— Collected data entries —
_ _ _ _

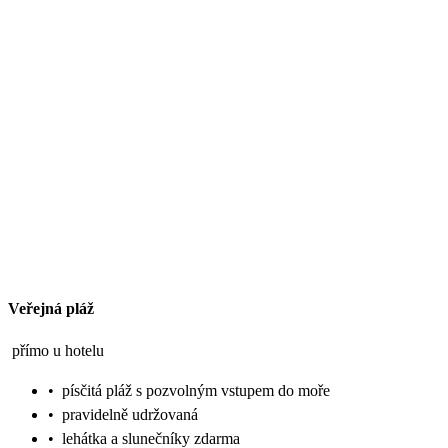
Veřejná pláž
přímo u hotelu
•
písčitá pláž s pozvolným vstupem do moře
•
pravidelně udržovaná
•
lehátka a slunečníky zdarma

_ _ _ _

— WHAT TO WORK ON —
Filter the records above for lines containing the word "pláž", and copy those lines.

— RESULT FOR THIS TASK —
Veřejná pláž
písčitá pláž s pozvolným vstupem do moře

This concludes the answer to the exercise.